Teletrabalho, interação e interdependência

  • João Paulo Feijoo
  • 27 Julho 2020

quer a produtividade quer o relacionamento entre colegas e com as chefias são afetados pelo teletrabalho de forma diferente, consoante a natureza do trabalho desenvolvido.

A ameaça do isolamento e da ausência de interação com os colegas de trabalho tem sido um dos “mantras” do debate em curso sobre as potencialidades e os inconvenientes do teletrabalho. Esta questão não pode ser analisada de forma rigorosa sem ter em conta as consideráveis diferenças na natureza do trabalho realizado por cada um.

Deixando provisoriamente de lado as atividades ligadas à produção industrial, ou “transformacionais”, e tomando por base o trabalho dito “do conhecimento”, a seguinte matriz (proposta inicialmente por Tom Davenport do MIT) é um instrumento muito útil para tipificar aquelas diferenças.
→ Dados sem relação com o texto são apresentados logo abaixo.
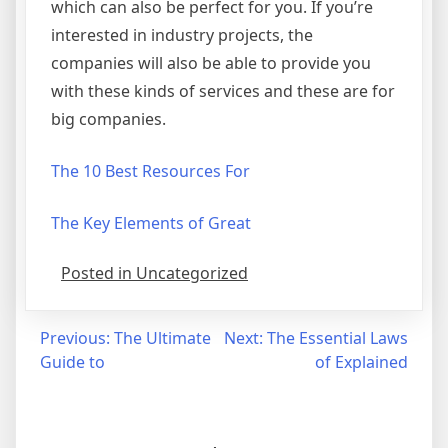
which can also be perfect for you. If you’re
interested in industry projects, the
companies will also be able to provide you
with these kinds of services and these are for
big companies.
The 10 Best Resources For
The Key Elements of Great
Posted in Uncategorized
Post
Previous:
The Ultimate
Next:
The Essential Laws
Guide to
of Explained
navigation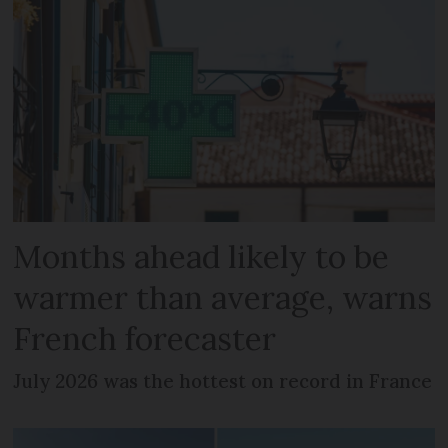
Months ahead likely to be
warmer than average, warns
French forecaster
July 2026 was the hottest on record in France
As quatro categorias definidas por esta matriz mostram uma realidade diferenciada:

  • Os modos transacional e de especialização exigem pouca interação entre os trabalhadores em regime de teletrabalho, tal como já não exigiam em trabalho presencial; aquele novo regime não traz, portanto, nenhuma desvantagem apreciável. Se o teletrabalho permitir algum isolamento (provável em circunstâncias normais, difícil durante um confinamento com as crianças em casa) pode mesmo argumentar-se que essas condições favorecem a concentração e a produtividade e reduzem o stresse. É certo que independentemente do regime em que são desenvolvidas – presencial ou remoto – todas as funções precisam de liderança, e que a interação com o líder é mais difícil exige maiores cuidados neste último regime. É precisamente para facilitar esse feedback e essa orientação e estímulo que muitas empresas obrigam os trabalhadores a comparecer nas instalações um certo número de dias por semana ou por mês. Contudo, e querendo ser cínico, quantos se podiam gabar de um atenção suficientemente atenta e assídua por parte das chefias antes de passarem ao regime de teletrabalho?
  • Para o modo de colaboração, a interação remota já está presente há muito nos hábitos de trabalho de muitas organizações, e é independente da geografia. Para o participante numa videoconferência sentado na sua empresa, é indiferente se os outros estão em casa, no escritório ou num quarto de hotel – logo também ele pode estar; os colegas que travam uma conversa numa plataforma de ‘chat’ tanto podem estar a bordo de um avião como no café da esquina. E todos eles dirão que graças às atuais tecnologias a experiência de interação, ainda que não consiga emular totalmente o contacto presencial, é mais do que adequada e compensa com vantagem os inconvenientes das deslocações para garantir presença física de todos os interessados.
  • O modo de integração é o único em que a interação remota levanta problemas específicos. Ao contrário do modo de colaboração, que convive bem com uma atividade mais caótica, aquele carece de mais alinhamento e sincronização entre os membros da equipa. Esta “coreografia” é mais fácil de conseguir em contexto presencial, e num quadro de interação remota a sua coordenação eficaz obriga a uma maior disciplina e rigidez. Ainda assim, também aqui não tem sentido falar em isolamento e falta de interação a propósito do teletrabalho; pelo contrário, tal como vimos no modo transacional, parecem ser necessários contactos mais frequentes e uma supervisão mais assídua.

Em conclusão, quer a produtividade quer o relacionamento entre colegas e com as chefias são afetados pelo teletrabalho de forma diferente, consoante a natureza do trabalho desenvolvido. Em certos casos, pode proporcionar maior resguardo e uma melhor gestão do tempo; noutros, não traz qualquer alteração significativa àquele que já era o modo de interação dominante; noutros ainda, pode mesmo obrigar a um contacto mais frequente, se bem que menos espontâneo – mas poucas vezes obrigatoriamente presencial. Nada do que foi escrito acima pretende insinuar que a socialização pelo convívio presencial com outros seres humanos é dispensável e supérflua, e pode ser perfeitamente substituída por interações remotas. Mas nem esse convívio tem de estar limitado aos colegas de trabalho (o que seria igualmente alienante), nem o teletrabalho, como vimos num artigo anterior, tem de traduzir-se num afastamento total e definitivo de locais de trabalho partilhados.

* João Paulo Feijoo é consultor, docente e investigador.